53      En vertu de ce principe, qui trouve à s’appliquer dès lors que l’administration se propose de prendre à l’encontre d’une personne un acte qui lui fait grief, les destinataires de décisions qui affectent de manière sensible leurs intérêts doivent être mis en mesure de faire connaître utilement leur point de vue quant aux éléments sur lesquels l’administration entend fonder sa décision (voir arrêt du 3 juillet 2014, Kamino International Logistics et Datema Hellmann Worldwide Logistics, C‑129/13 et C‑130/13, EU:C:2014:2041, point 30 et jurisprudence citée).

54      Enfin, il convient de rappeler qu’il résulte d’une jurisprudence constante que la violation du principe du respect du droit d’être entendu n’entraîne l’annulation d’une décision adoptée au terme d’une procédure que si, en l’absence de cette irrégularité, cette procédure aurait pu aboutir à un résultat différent (voir arrêt du 4 avril 2019, OZ/BEI, C‑558/17 P, EU:C:2019:289, point 76 et jurisprudence citée).

55      Or, il a déjà été constaté, au point 30 ci-dessus, que la décision attaquée ne se fondait pas sur des sources de littérature scientifique, mais effectivement sur le protocole applicable, selon lequel le choix de porte-greffes pouvait valablement être fondé sur l’expertise des examinateurs de l’office d’examen.
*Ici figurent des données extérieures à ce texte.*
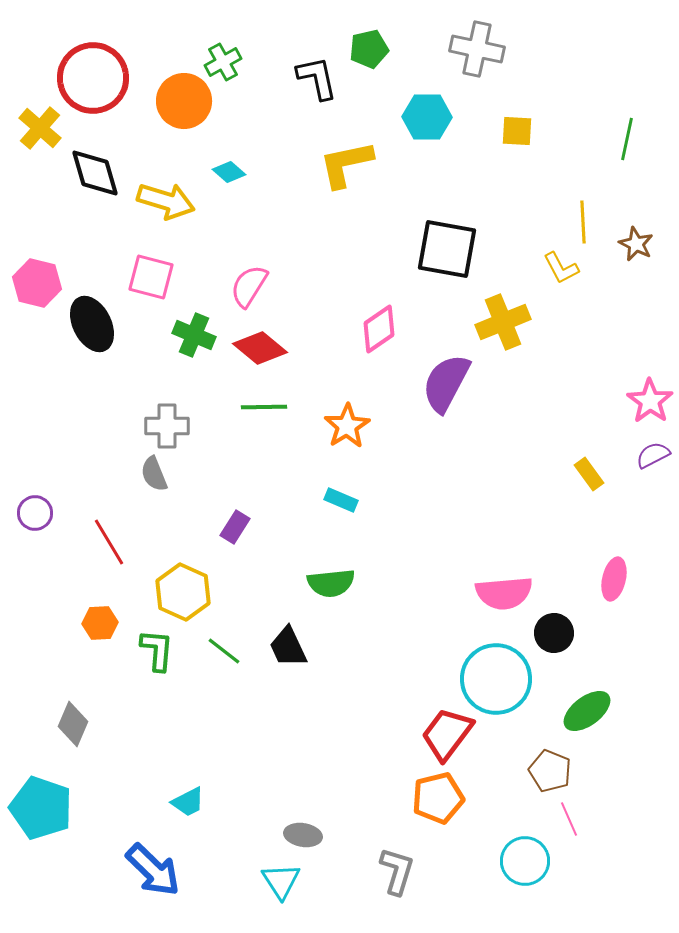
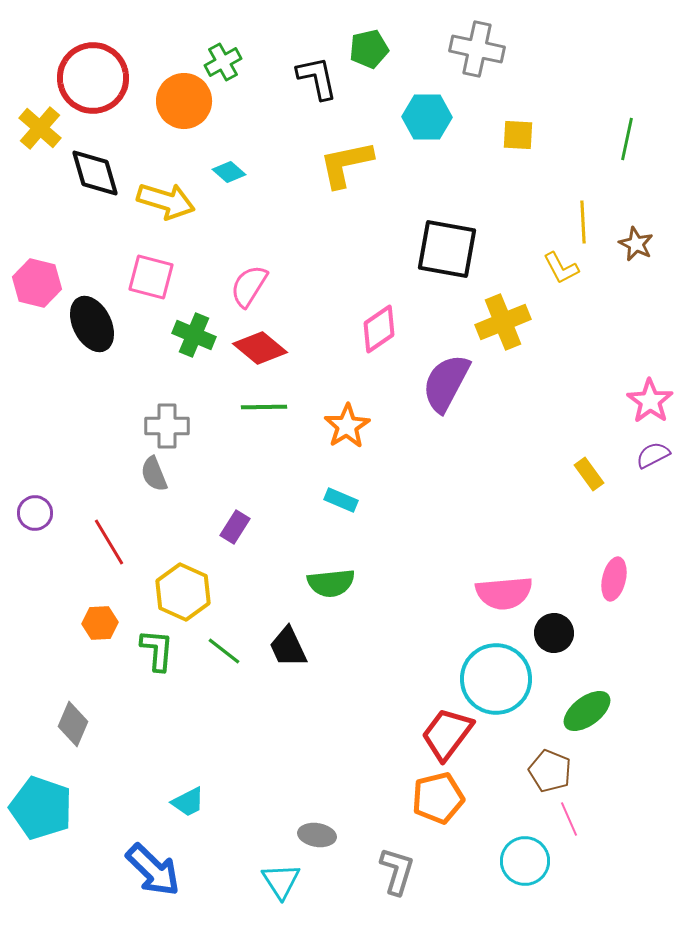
yellow square at (517, 131): moved 1 px right, 4 px down
gray ellipse at (303, 835): moved 14 px right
L’absence de communication de preuves scientifiques fondant l’affirmation en cause n’a ainsi aucunement violé le droit d’être entendu de la requérante.

56      Compte tenu de ce qui précède, il convient de rejeter le troisième moyen.

 Sur le quatrième moyen, tiré d’unprétendu défaut de motivation

57      La requérante fait valoir que l’obligation de motivation a été violée en raison du fait que la chambre de recours n’a pas tenu compte à suffisance de droit des faits et des éléments de preuve scientifiques qu’elle avait produits, sans néanmoins indiquer quels étaient ces faits ou éléments de preuve scientifiques dont la chambre de recours aurait omis de tenir compte.

58      L’OCVV conteste cette argumentation et fait valoir que cet argument n’est pas suffisamment étayé et doit être rejeté comme irrecevable ou, en tout état de cause, comme non fondé.

59      En vertu de l’article 21, premier alinéa, du statut de la Cour de justice de l’Union européenne, applicable à la procédure devant le Tribunal conformément à l’article 53, premier alinéa, du même statut, ainsi que de l’article 76, sous d), du règlement de procédure du Tribunal, la requête doit contenir l’objet du litige, les moyens et arguments invoqués ainsi qu’un exposé sommaire desdits moyens. Ces éléments doivent être suffisamment clairs et précis pour permettre à la partie défenderesse de préparer sa défense et au Tribunal de statuer sur le recours, le cas échéant, sans autres informations. Afin de garantir la sécurité juridique et une bonne administration de la justice, il est nécessaire, pour qu’un recours soit recevable, que les éléments essentiels de fait et de droit, sur lesquels celui-ci se fonde, ressortent d’une façon cohérente et compréhensible du texte de la requête elle-même. La requête doit, de ce fait, expliciter en quoi consiste le moyen sur lequel le recours est fondé, de sorte que sa seule énonciation abstraite ne répond pas aux exigences du règlement de procédure (voir, en ce sens, arrêt du 25 mars 2015, Belgique/Commission, T‑538/11, EU:T:2015:188, points 131 à 132 et jurisprudence citée).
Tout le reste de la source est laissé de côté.